- **WORK TO COMPLETE**
Find every line below with the word "samleje" in it, and copy each one.

*** EXERCISE MATERIALS

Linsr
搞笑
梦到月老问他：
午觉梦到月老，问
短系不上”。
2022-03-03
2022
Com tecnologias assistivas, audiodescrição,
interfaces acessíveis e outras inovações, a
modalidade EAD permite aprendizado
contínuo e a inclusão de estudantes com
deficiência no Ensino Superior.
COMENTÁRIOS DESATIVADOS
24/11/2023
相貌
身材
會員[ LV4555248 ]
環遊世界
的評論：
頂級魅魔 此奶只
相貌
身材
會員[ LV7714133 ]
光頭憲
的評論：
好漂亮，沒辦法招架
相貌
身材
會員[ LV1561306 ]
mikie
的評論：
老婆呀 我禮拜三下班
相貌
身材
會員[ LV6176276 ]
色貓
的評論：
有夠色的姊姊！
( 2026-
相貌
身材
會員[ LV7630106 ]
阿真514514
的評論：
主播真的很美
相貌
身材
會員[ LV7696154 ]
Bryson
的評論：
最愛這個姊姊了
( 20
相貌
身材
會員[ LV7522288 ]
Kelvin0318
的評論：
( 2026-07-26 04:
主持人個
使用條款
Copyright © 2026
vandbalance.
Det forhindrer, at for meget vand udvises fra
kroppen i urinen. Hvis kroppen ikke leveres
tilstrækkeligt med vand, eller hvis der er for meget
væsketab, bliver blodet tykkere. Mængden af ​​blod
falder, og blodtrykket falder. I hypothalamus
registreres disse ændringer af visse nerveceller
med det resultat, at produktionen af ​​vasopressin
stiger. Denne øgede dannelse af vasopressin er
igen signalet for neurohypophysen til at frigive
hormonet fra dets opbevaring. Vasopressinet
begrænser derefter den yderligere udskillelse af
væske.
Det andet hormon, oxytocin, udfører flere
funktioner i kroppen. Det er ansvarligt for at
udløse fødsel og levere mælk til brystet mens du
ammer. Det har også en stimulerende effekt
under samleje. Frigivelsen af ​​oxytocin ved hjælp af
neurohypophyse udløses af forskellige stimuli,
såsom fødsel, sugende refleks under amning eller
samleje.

******

- **RESPONSE**
under samleje. Frigivelsen af ​​oxytocin ved hjælp af
samleje.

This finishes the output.